В этом отрывке гоголевской «Женитьбы» заключено все то, что мне хочется сказать о публике, наконец-то нашедшей для себя свой идеальный театр. И как только, вникнув в приведенный отрывок, уловишь сходство между женихами, наперебой идущими к замочной скважине, и публикой этого идеального театра, так тотчас же станет легко определить — что это за театр?

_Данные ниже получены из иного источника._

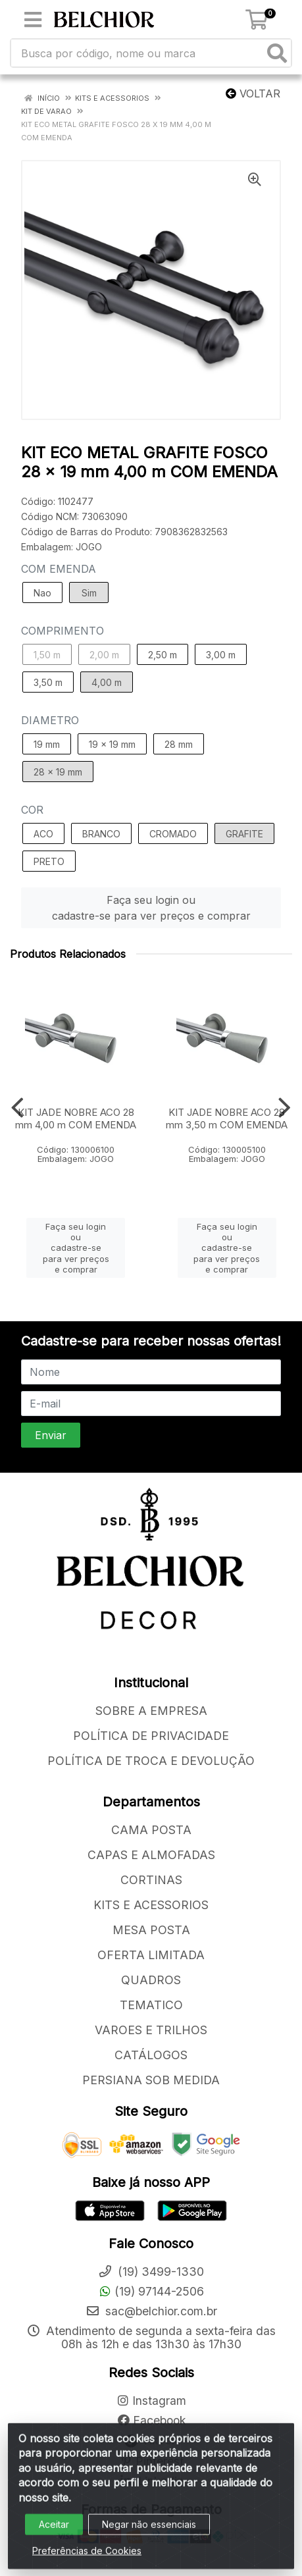 The height and width of the screenshot is (2576, 302). Describe the element at coordinates (151, 1905) in the screenshot. I see `KITS E ACESSORIOS` at that location.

Каждый человек — один больше, другой меньше — подвержен неизлечимой болезни, вследствие которой его неудержимо тянет к замочным скважинам. Подслушивать чужие разговоры, загля­дывать с панели в окна нижних этажей, бежать в круг любите­лей уличного скандала, стремиться в залы судов на сенсационные процессы, не пропускать без прочтения открыток, адресованных на имена друзей и знакомых, поднимать утерянные письма, гони­мые ветром, и непременно прочитывать их, заглядывать в листки через плечо пишущего — вот сладострастные влечения людей.

«Бесстыдник! говорят тебе, еще одевается».— «Эка беда!...ведь только посмотрю и больше ничего».

И даже тогда, когда ничего не видно, «все, однако ж... проди­раются взглянуть».

Нашлись такие театральные директора, которые хорошо суме­ли использовать эту особенность человеческой натуры (это стре­мление к замочным скважинам) и создали театр, который за­дался единственной целью: удовлетворить этому величайшему любопытству людей в отношении ко всему обыденному, скандаль­ному, интимному. И не оттого ли, что мне вдруг стало ясным, что именно иа этих подленьких черточках человеческой натуры иг­рают директора наших театров, мне сейчас особенно противно это наименование: «интимный» театр. Для меня это звучит сейчас так же точно, как обывательская фраза: «состоит в интимных отношениях с NN». Один московский журналист, говоря об одном из московских театров, определяет характер представлений осо­бенными словами: «принудительно-интимный», вероятно, потому так, что первый ряд зрителей удален от сцены всего аршина на три. Какое счастие попасть к замочной скважине так близко.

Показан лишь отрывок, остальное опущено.